Le président turc, Recep Tayyip Erdogan, et russe, Vladimir Poutine, à Saint-Pétersbourg, le 9 août 2016. | SPUTNIK / REUTERS

Entre Vladimir Poutine et Recep Tayyip Erdogan, le sujet de la Syrie est tellement brûlant qu’il a nécessité, mardi 9 août, une rencontre à part, à laquelle ont été conviés des militaires côté russe, et, côté turc, le chef des services secrets (MIT), Hakan Fidan. « Nos points de vue sur la question syrienne ne coïncident toujours pas (…), mais nous avons un objectif commun : régler la crise (…), et nous allons chercher une solution commune acceptable pour tout le monde », a déclaré M. Poutine.

A ce sujet, les retrouvailles russo-turques ne pouvaient pas tomber plus mal. Elles sont survenues au moment où les groupes de combattants rebelles opposés au régime de Bachar Al-Assad ont soudain repris la main à Alep, brisant le siège imposé par les troupes du régime, lesquelles sont soutenues par l’aviation russe.
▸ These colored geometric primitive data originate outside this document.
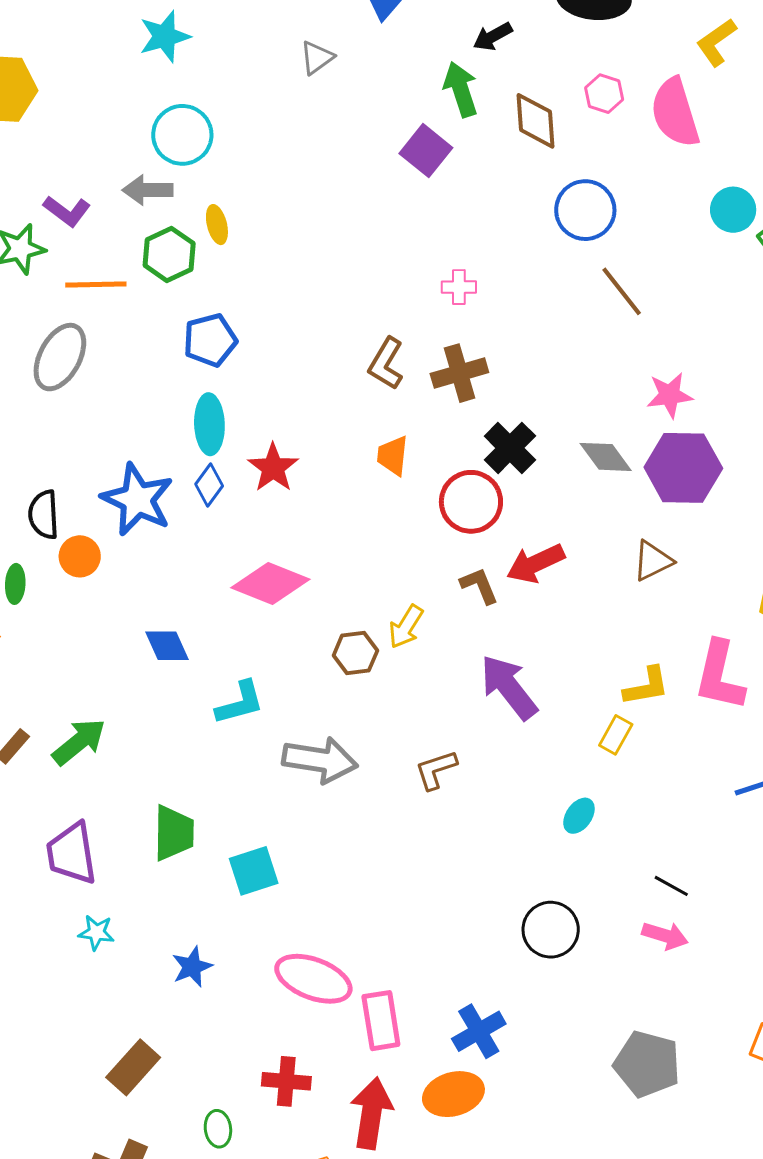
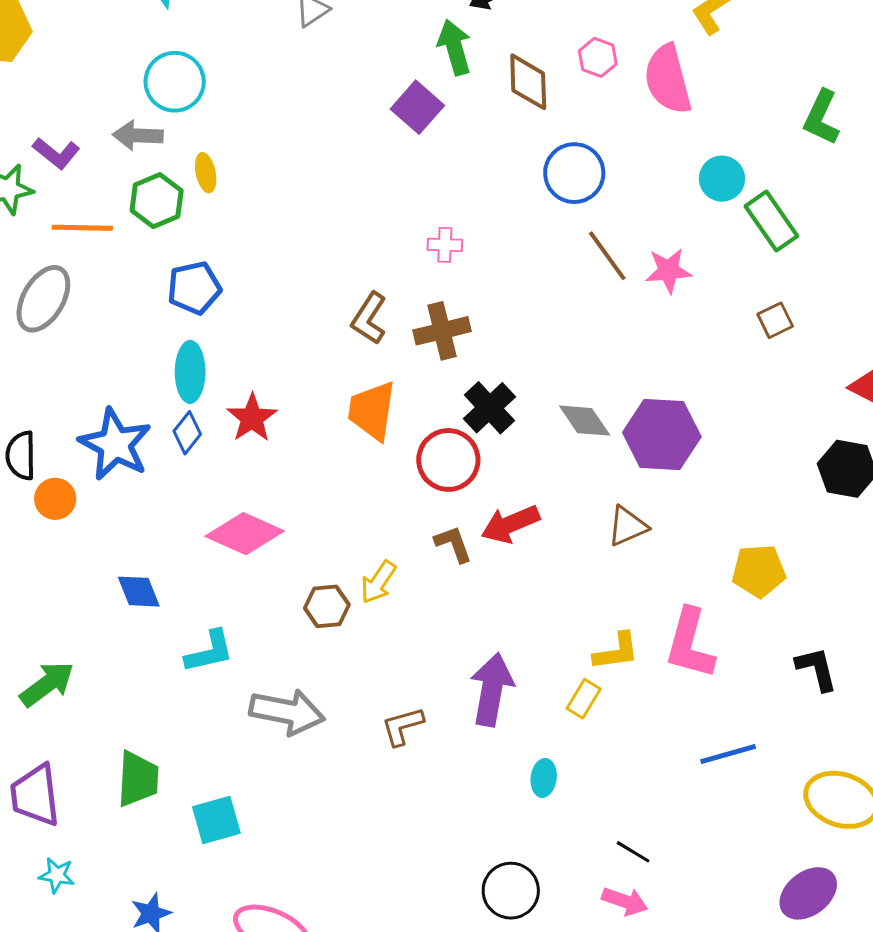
pink star: (670, 395) -> (668, 271), moved
orange trapezoid: (393, 456) -> (372, 411), size x1.5
purple arrow: (509, 687) -> (492, 689), moved, turned 46
cyan ellipse: (579, 816) -> (544, 778), turned -30

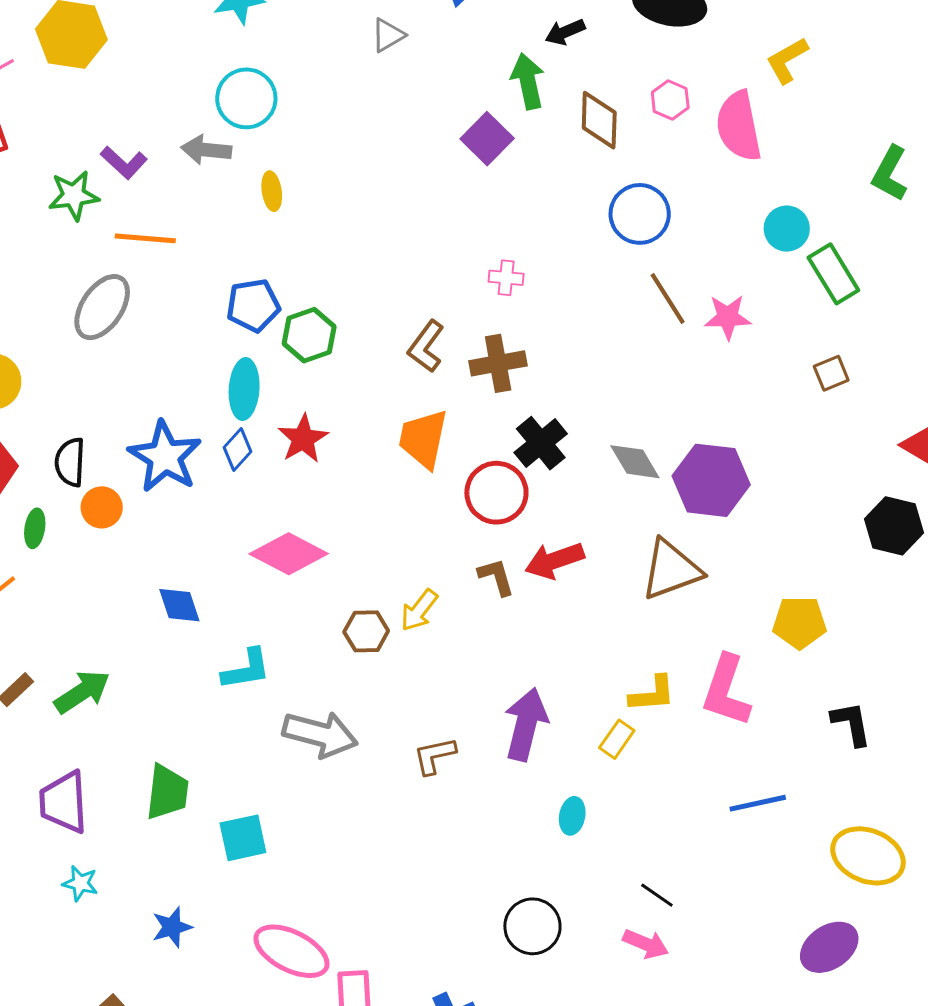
green hexagon: (157, 201) -> (309, 335), moved
brown triangle: (627, 526) -> (671, 570), size x1.5

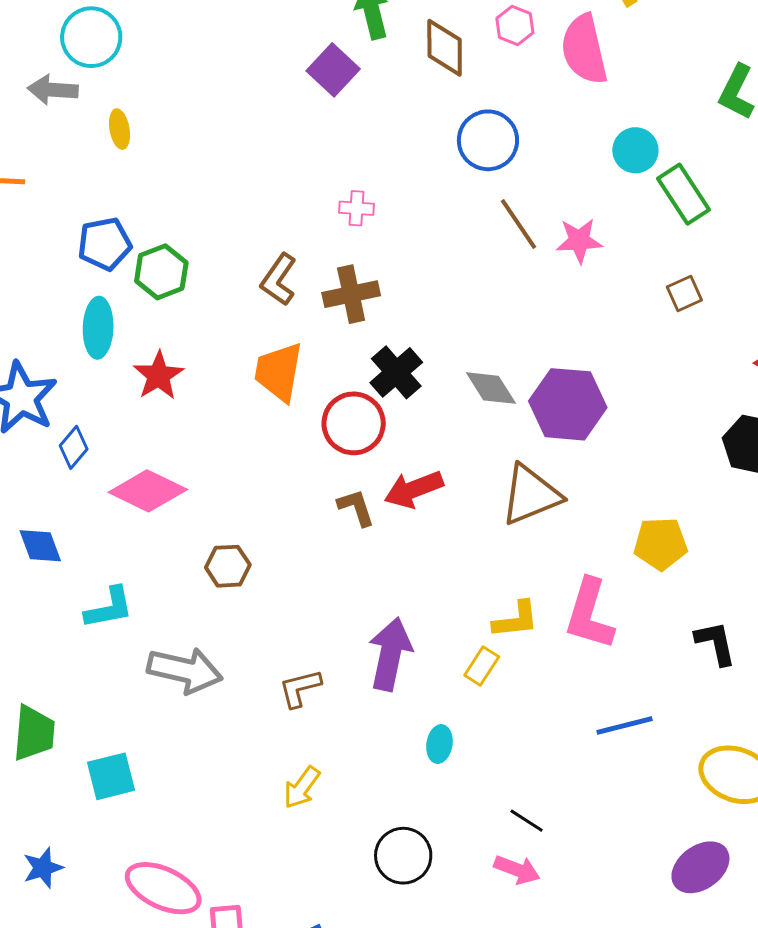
blue diamond: (238, 450) -> (74, 447), moved
yellow arrow: (419, 610) -> (302, 787), moved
Le 2 août, Moscou a subi sa plus grosse perte en dix mois d’opérations aériennes en Syrie, quand un hélicoptère Mi-8 a été abattu au-dessus d’Idlib avec cinq militaires à son bord. L’hélicoptère venait de livrer de l’aide aux troupes loyalistes qui combattent à Alep et s’apprêtait à regagner sa base de Hmeimim, dans la région de Lattaquié, lorsqu’un tir venu du sol a interrompu sa course.

Inquiétude d’Ankara

Venu d’une zone contrôlée par le Front Fatah Al-Cham (le nouveau nom du Front Al-Nosra), soutenu par la Turquie, le Qatar et l’Arabie saoudite, le tir est provenu d’un système portatif de défense aérienne (Manpad) de fabrication américaine, comme les experts militaires russes n’ont pas manqué de le souligner.

L’utilisation de ce type d’armes par les rebelles pourrait changer la donne en Syrie, comme ce fut le cas dans l’Afghanistan des années 1980, lorsque des missiles Stinger fournis par les Etats-Unis donnèrent l’avantage aux rebelles afghans en lutte contre l’armée soviétique.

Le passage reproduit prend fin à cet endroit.